Your task is to set down the line containing "lo que este gimnasio tiene para ofrecerte." and every later line of the entries, word for word, including the last.
▽
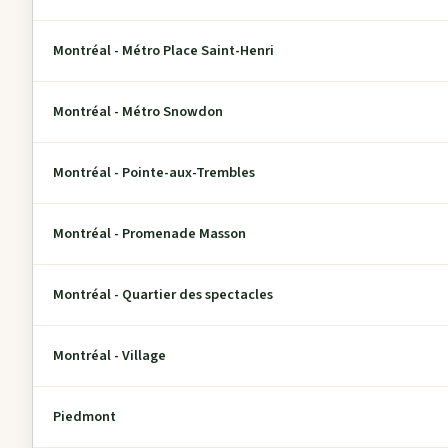
Montréal - Métro Place Saint-Henri
Montréal - Métro Snowdon
Montréal - Pointe-aux-Trembles
Montréal - Promenade Masson
Montréal - Quartier des spectacles
Montréal - Village
Piedmont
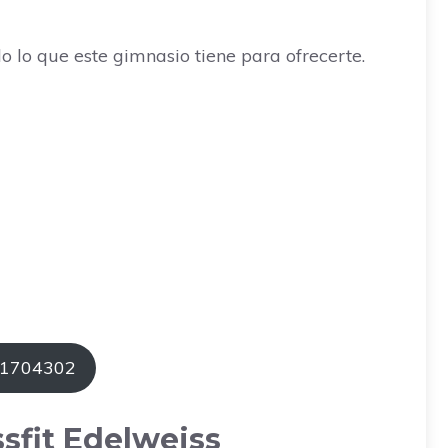
 lo que este gimnasio tiene para ofrecerte.
31704302
sfit Edelweiss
△
REPLY:
 lo que este gimnasio tiene para ofrecerte.
31704302
sfit Edelweiss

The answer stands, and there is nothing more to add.